Now the MMA seems to be turning on Mr. Musharraf by spearheading a campaign of strikes and protests aimed at destabilizing him. The MMA appears to have concluded that its electoral support peaked in 2002 and the only way to achieve its goals is to isolate Mr. Musharraf by signalling to the army that he has become a liability. The MMA is effectively rolling the dice, trying to force a change in the army's leadership -- and therefore the presidency -- in hopes this will lead to a new leadership more advantageous to Islamists.

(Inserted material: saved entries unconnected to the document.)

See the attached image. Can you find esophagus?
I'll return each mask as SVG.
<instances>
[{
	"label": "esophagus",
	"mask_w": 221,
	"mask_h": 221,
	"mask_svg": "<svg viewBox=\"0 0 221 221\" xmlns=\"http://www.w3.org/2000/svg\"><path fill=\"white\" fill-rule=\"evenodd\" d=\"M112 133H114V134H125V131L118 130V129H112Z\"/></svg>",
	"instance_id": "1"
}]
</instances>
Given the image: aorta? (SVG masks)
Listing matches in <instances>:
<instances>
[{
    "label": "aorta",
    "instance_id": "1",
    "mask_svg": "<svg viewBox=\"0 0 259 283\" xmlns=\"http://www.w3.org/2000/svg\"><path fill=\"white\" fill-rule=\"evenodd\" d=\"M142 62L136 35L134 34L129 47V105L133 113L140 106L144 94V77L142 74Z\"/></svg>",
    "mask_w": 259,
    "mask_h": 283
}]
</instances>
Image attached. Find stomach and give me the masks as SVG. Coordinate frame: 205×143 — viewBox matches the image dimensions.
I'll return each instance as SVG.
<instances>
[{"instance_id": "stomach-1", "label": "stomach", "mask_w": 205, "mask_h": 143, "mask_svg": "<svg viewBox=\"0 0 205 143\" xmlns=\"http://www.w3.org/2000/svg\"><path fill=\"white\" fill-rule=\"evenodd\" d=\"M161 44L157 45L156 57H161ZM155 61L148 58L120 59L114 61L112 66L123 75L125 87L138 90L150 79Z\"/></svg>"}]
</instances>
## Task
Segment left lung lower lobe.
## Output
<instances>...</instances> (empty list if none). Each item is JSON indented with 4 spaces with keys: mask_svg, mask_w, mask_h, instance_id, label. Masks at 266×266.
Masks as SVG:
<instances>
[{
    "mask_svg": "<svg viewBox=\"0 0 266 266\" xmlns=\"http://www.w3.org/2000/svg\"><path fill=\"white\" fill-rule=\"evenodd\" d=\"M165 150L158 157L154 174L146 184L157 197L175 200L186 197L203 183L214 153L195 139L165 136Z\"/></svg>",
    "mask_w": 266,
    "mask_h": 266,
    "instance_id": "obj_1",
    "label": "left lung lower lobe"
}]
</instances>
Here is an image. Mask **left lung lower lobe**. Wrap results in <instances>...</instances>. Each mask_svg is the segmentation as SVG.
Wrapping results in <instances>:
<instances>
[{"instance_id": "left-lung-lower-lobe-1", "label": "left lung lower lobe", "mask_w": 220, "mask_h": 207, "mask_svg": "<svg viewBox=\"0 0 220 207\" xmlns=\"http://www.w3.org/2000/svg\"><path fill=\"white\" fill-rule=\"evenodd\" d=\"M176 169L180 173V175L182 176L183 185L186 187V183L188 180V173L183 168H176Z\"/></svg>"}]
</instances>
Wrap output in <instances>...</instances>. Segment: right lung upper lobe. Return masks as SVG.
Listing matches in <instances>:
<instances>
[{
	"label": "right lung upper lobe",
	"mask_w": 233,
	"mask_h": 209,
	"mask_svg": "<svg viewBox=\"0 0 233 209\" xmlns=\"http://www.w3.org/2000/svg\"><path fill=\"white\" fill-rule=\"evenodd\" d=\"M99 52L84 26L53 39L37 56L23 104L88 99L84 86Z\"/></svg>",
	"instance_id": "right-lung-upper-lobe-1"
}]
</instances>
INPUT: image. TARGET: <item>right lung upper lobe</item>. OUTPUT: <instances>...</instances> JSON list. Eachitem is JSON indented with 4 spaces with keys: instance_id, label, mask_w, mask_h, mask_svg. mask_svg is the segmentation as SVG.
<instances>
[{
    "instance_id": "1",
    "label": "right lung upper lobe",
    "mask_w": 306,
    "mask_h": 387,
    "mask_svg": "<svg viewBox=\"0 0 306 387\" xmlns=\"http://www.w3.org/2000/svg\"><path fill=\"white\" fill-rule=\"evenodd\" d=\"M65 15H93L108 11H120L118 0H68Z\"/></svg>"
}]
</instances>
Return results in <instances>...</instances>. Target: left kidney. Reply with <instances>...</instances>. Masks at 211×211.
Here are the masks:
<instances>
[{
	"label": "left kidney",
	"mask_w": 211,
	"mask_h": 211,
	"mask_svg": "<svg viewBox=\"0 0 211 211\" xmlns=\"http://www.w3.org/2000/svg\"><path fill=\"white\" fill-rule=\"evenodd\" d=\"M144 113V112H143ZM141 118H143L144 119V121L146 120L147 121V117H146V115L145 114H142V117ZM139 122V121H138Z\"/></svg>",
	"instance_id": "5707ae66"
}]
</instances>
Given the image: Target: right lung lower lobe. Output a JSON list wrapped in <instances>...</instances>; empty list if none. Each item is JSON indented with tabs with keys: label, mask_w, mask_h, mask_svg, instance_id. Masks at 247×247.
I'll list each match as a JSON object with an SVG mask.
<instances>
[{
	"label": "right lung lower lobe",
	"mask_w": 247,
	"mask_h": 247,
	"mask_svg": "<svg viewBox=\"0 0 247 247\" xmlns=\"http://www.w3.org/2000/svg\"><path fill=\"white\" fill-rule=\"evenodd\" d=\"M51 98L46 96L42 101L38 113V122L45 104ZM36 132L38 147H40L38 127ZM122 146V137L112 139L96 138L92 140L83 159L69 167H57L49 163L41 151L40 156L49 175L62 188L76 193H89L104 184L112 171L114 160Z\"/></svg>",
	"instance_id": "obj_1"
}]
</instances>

Efforts to destabilize Mr. Musharraf are being led by the Jamaat-e-Islami (JI) -- a major part of the alliance -- which has enjoyed deep roots within the Inter-Services Intelligence agency. The JI has undermined virtually every elected government in Pakistan's history, but never without active intelligence agency support. That support is likely to be extremely covert and extremely limited in this instance. Hence Mr. Musharraf's overthrow is unlikely. Nevertheless, the JI senses blood and wishes to maximize its own political advantage by capitalizing on the widespread revulsion at the cartoons, deep resentment at U.S. military adventures in Afghanistan and Iraq, and antipathy towards U.S. President George Bush, seen as an abuser of the rights of Muslims after the Abu Ghraib prisoner abuse scandal in Iraq and the mistreatment of detainees at the Guantanamo Bay detention centre in Cuba.

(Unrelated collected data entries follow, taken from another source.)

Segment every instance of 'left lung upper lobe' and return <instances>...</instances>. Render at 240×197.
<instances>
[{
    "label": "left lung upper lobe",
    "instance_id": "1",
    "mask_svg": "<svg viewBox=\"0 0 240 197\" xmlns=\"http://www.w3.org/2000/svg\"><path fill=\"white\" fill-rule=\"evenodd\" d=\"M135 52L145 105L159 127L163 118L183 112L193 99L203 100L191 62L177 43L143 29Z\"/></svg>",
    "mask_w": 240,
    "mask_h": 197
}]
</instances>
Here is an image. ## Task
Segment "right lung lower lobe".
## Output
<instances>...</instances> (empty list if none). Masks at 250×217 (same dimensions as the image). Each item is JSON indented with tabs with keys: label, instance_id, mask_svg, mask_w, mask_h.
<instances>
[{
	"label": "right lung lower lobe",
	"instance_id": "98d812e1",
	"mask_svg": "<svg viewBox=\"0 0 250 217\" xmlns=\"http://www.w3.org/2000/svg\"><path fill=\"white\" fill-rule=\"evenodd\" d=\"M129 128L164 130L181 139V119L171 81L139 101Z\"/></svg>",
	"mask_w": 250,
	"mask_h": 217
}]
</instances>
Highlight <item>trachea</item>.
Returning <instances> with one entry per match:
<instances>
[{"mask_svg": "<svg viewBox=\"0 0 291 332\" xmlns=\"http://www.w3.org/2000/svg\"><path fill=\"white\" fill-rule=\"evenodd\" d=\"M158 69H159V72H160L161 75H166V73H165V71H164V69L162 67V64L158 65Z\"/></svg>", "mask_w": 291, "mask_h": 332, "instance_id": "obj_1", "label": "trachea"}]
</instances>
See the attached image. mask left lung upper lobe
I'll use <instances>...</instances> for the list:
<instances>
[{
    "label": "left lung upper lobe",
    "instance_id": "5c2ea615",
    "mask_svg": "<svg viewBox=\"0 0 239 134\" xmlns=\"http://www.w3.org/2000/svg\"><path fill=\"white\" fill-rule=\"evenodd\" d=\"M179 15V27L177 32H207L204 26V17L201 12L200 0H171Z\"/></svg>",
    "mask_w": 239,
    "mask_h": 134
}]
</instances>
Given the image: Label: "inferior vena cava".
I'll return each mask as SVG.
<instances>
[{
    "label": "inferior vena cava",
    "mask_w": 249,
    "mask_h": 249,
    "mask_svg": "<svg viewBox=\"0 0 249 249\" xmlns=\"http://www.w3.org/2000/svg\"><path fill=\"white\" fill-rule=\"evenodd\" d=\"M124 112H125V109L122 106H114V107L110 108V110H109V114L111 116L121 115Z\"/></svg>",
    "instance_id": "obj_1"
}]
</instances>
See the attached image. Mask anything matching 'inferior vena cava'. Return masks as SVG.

It is time for Mr. Musharraf to stop playing with fire -- in other words, with radical Islamists. He should remember that Pakistani voters are moderate. The two biggest, mainstream, moderate parties received more than 80 per cent of the vote in the last election. Compare that to the MMA, which controls the North-West Frontier Province bordering Afghanistan. The alliance polled only 10 per cent of the national vote in the 2002 election. Islamists may have "street power" in Pakistan and be able to organize large demonstrations against unpopular cartoons and set off bombs, but they have little popular appeal. That said, so long as moderate political parties remain effectively marginalized, the Islamists will present themselves as the only effective platform for anti-military protest.

It is worth noting that Pakistanis generally tolerate direct military rule for a decade or so. Into his seventh year in power, Mr. Musharraf has come to personify the Pakistani military's arrogance, dubbed the army's "god complex" by local commentators. Hence, public resentment is increasingly being directed at Mr. Musharraf personally.

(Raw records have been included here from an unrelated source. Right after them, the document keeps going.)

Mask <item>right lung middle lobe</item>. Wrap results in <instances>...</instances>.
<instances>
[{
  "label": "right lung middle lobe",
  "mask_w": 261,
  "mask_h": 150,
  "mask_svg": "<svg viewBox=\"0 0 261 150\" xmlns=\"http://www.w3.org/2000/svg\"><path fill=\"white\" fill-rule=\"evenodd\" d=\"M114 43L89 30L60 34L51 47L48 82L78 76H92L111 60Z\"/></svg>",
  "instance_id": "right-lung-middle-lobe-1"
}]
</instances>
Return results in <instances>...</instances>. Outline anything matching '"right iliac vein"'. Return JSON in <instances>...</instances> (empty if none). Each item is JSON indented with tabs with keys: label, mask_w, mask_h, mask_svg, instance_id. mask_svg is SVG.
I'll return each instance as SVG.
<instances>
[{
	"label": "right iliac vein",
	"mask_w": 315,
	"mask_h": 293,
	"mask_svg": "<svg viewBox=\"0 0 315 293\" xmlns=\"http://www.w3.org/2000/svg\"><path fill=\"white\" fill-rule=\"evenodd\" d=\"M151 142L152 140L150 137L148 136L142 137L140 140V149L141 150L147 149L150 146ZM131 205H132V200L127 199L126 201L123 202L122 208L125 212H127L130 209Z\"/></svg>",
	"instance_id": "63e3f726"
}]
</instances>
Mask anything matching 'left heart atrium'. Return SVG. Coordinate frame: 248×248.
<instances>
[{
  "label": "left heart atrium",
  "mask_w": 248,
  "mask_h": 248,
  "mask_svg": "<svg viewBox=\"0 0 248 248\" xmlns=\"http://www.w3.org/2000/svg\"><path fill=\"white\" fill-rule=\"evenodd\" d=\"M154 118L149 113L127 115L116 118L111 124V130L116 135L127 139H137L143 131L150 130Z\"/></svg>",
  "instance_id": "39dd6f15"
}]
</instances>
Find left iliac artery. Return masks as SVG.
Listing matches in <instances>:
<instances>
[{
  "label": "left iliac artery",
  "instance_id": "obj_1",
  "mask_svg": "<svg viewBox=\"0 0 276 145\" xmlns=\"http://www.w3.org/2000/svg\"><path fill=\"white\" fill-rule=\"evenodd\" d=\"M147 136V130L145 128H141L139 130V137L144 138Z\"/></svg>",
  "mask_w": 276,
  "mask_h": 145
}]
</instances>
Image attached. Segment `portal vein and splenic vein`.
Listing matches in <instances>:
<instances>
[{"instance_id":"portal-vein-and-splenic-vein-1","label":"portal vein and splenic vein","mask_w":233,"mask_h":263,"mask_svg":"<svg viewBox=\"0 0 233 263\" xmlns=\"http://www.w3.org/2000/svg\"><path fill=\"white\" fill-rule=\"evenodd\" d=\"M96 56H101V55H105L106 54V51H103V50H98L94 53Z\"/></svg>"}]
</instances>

Pakistan needs to return to democratic government. Mr. Musharraf must commence a constitutional transfer of power followed by free elections in which Pakistan's political parties are provided a level playing field. These elections need to be conducted by a neutral caretaker government as allowed under Pakistan's constitution and supervised by an independent election commission, without interference from the military, and in the presence of international and national observers.

As the contradictions of the Musharraf government come home to roost, neither Mr. Musharraf nor his patrons in the West can afford to ignore this crisis. A Pakistan respecting human rights, run by a genuinely elected government, is the best guarantor of security for the entire region.

While in the region, and after he returns, Prime Minister Harper is uniquely placed to deliver this message to all concerned -- unequivocally, effectively and with authority. By doing so, he will only enhance Canada's stature in the world.

Ali Dayan Hasan is South Asia researcher for Human Rights Watch.